Kalp nakli basit bir işlem değildir. Türkiye'de yıllardır uygulanmaktadır. Özellikle Ege Üniversitesi bu konuda öncü merkezlerden biridir. Yaklaşık 10-15 yıl önce, 2010 civarında nakil sayısı yaklaşık 800 bin civarındaydı. Şimdi ise Ankara’da bulunan Bilkent Şehir Hastanesi’nde çok iyi doktorlar bu alanda hizmet vermektedir.

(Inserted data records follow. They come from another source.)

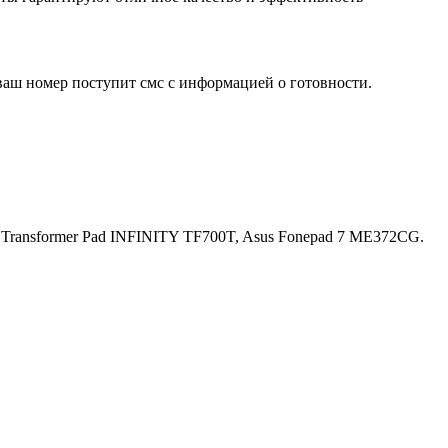
ваш номер поступит смс с информацией о готовности.
Transformer Pad INFINITY TF700T, Asus Fonepad 7 ME372CG.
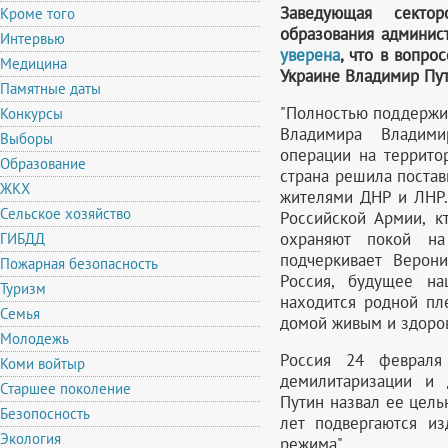
Заведующая секто
Кроме того
образования админис
Интервью
уверена
, что в вопро
Медицина
Украине Владимир Пут
Памятные даты
"Полностью поддержи
Конкурсы
Владимира Владими
Выборы
операции на террито
Образование
страна решила постав
ЖКХ
жителями ДНР и ЛНР.
Сельское хозяйство
Российской Армии, к
охраняют покой н
ГИБДД
подчеркивает Верон
Пожарная безопасность
Россия, будущее на
Туризм
находится родной пл
Семья
домой живым и здоро
Молодежь
Россия 24 февраля
Коми войтыр
демилитаризации и 
Старшее поколение
Путин назвал ее цель
Безопосность
лет подвергаются из
Экология
режима".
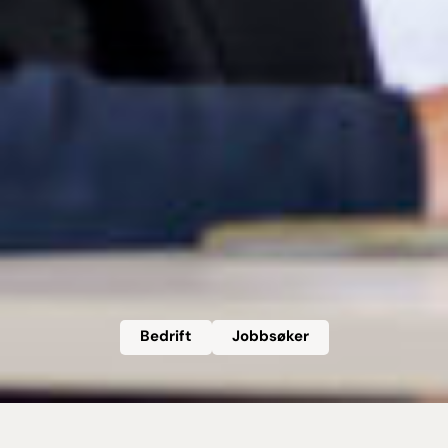
Bedrift
Jobbsøker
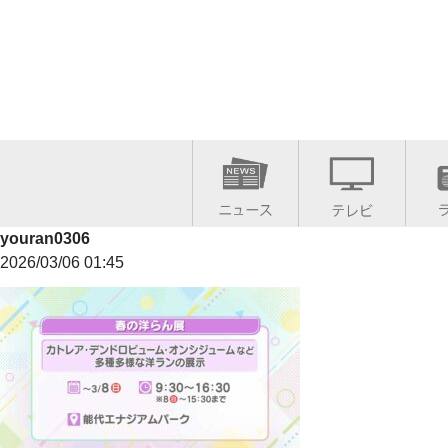
youran0306
2026/03/06 01:45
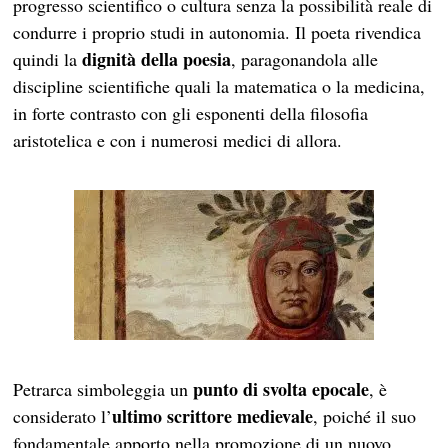
progresso scientifico o cultura senza la possibilità reale di
condurre i proprio studi in autonomia. Il poeta rivendica
dignità della poesia
quindi la
, paragonandola alle
discipline scientifiche quali la matematica o la medicina,
in forte contrasto con gli esponenti della filosofia
aristotelica e con i numerosi medici di allora.
punto di svolta epocale
Petrarca simboleggia un
, è
ultimo scrittore medievale
considerato l’
, poiché il suo
fondamentale apporto nella promozione di un nuovo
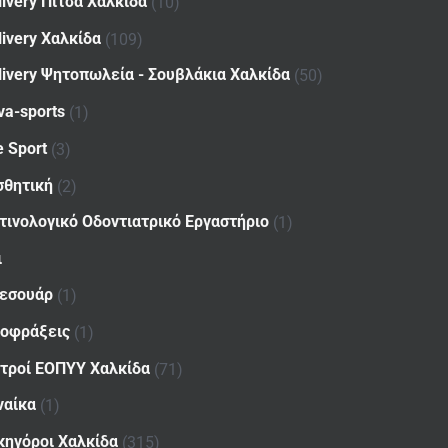
livery Πίτσα Χαλκίδα
(10)
livery Χαλκίδα
(109)
livery Ψητοπωλεία - Σουβλάκια Χαλκίδα
(50)
va-sports
(1)
e Sport
(3)
σθητική
(2)
τινολογικό Οδοντιατρικό Εργαστήριο
(1)
ι
εσουάρ
(1)
οφράξεις
(1)
ατροί ΕΟΠΥΥ Χαλκίδα
(71)
ναίκα
(1)
κηγόροι Χαλκίδα
(315)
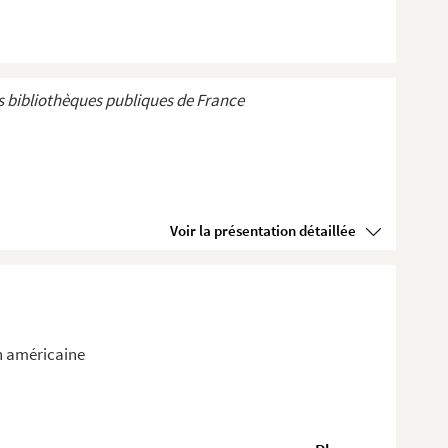
 bibliothèques publiques de France
Voir la présentation détaillée
n américaine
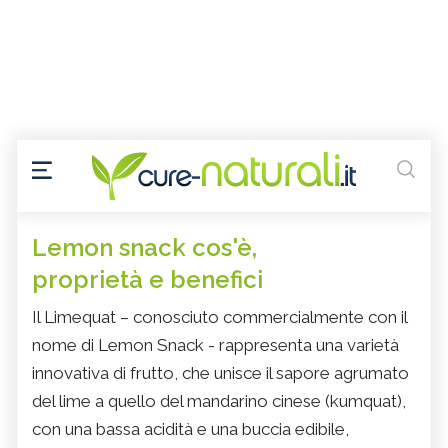
Lemon snack cos'è,
proprietà e benefici
Il Limequat – conosciuto commercialmente con il
nome di Lemon Snack - rappresenta una varietà
innovativa di frutto, che unisce il sapore agrumato
del lime a quello del mandarino cinese (kumquat),
con una bassa acidità e una buccia edibile,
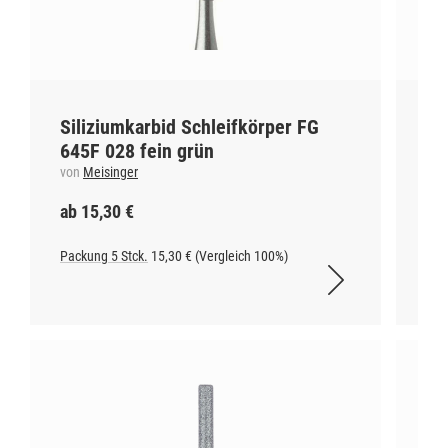
Siliziumkarbid Schleifkörper FG
OK
645F 028 fein grün
Pr
von
Meisinger
vo
ab 15,30 €
ab
Packung 5 Stck.
15,30 € (Vergleich 100%)
1 S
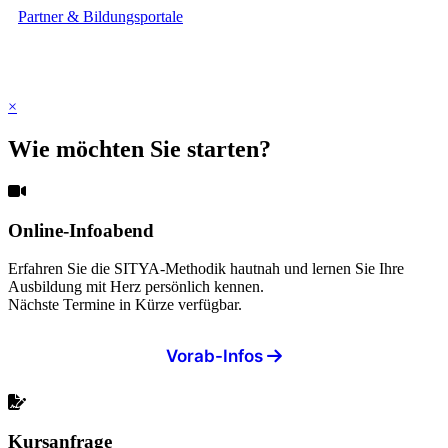
Partner & Bildungsportale
×
Wie möchten Sie starten?
Online-Infoabend
Erfahren Sie die SITYA-Methodik hautnah und lernen Sie Ihre
Ausbildung mit Herz persönlich kennen.
Nächste Termine in Kürze verfügbar.
Vorab-Infos
Kursanfrage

“SAĞLIKLI BESLENME VE SPOR ŞART”
Kalp sağlığını korumak için öncelikle sağlıklı beslenmek şarttır. Sağlığımızı korumak için tuz tüketimini azaltmalı, sağlıklı beslenmeli ve mümkün olduğunca zeytinyağlı yiyecekler tercih etmeliyiz. Tüm besinleri makul miktarda tüketmeli ve kilo kontrolüne dikkat etmeliyiz. Ayrıca, kilo almamak için düzenli spor yapmak da gereklidir. Mutlaka kilomuzu dengede tutmalıyız. Kalp sağlığı açısından 6 ayda bir kan testlerinin yapılması önemlidir. Eğer ailede kalp yetmezliği varsa, çocukların da mutlaka bu konuda kontrol edilmesi gerekir. Ayrıca her ne kadar basında kalp yetmezliği ve muayenenin önemi sıkça vurgulansa da, toplumda bu konuda bilinç seviyesinin yeterince yükselmediğini düşünüyorum.